Instructions for the task:
Begin with the line containing "26 de enero de 2009 a las 12:12 (276, 750)" and copy each line exactly through the last line of the entries, inclusive.

━━ Extracted data

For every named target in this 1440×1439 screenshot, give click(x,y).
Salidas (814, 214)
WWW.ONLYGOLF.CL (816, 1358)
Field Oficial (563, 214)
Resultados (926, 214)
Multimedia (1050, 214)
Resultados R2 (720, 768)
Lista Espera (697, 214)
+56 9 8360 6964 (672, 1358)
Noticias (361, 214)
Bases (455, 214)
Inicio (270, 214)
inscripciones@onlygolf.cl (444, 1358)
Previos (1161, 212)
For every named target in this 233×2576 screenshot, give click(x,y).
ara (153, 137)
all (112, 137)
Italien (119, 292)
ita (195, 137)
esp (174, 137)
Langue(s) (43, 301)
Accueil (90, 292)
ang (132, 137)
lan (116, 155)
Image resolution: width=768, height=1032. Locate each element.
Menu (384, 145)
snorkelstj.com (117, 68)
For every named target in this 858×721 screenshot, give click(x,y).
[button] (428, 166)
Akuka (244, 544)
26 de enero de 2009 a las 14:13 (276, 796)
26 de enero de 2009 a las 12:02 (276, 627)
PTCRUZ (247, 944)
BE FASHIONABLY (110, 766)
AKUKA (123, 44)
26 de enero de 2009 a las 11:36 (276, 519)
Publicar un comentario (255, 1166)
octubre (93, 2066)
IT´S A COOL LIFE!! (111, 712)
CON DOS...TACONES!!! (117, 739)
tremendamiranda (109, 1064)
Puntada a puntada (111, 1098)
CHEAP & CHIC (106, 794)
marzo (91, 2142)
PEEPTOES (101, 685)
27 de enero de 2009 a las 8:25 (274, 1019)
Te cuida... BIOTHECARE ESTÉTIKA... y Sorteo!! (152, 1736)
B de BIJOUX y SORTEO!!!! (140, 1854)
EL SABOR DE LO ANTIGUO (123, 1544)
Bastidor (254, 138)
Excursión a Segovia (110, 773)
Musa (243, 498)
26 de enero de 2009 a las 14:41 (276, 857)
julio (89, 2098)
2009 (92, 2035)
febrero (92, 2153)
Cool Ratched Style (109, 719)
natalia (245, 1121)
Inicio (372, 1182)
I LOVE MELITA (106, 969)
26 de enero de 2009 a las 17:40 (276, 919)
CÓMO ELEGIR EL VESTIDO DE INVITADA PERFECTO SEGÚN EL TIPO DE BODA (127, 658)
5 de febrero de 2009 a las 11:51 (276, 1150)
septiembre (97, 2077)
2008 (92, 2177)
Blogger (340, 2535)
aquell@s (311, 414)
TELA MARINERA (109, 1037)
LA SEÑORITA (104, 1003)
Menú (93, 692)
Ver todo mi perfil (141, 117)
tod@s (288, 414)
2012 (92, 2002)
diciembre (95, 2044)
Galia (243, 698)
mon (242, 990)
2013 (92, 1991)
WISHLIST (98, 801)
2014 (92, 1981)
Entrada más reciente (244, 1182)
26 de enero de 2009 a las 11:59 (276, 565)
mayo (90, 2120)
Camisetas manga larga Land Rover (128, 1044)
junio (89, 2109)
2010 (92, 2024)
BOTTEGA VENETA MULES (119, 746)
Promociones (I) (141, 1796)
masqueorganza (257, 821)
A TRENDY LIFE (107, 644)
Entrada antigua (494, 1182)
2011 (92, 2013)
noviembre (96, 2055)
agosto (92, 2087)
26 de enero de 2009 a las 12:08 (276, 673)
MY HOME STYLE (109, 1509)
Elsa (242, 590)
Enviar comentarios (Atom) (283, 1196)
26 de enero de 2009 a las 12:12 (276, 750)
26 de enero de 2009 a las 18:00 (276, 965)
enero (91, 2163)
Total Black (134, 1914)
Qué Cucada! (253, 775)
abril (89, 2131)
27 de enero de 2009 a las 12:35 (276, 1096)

━━━━

Response:
26 de enero de 2009 a las 12:12 (276, 750)
26 de enero de 2009 a las 18:00 (276, 965)
enero (91, 2163)
Total Black (134, 1914)
Qué Cucada! (253, 775)
abril (89, 2131)
27 de enero de 2009 a las 12:35 (276, 1096)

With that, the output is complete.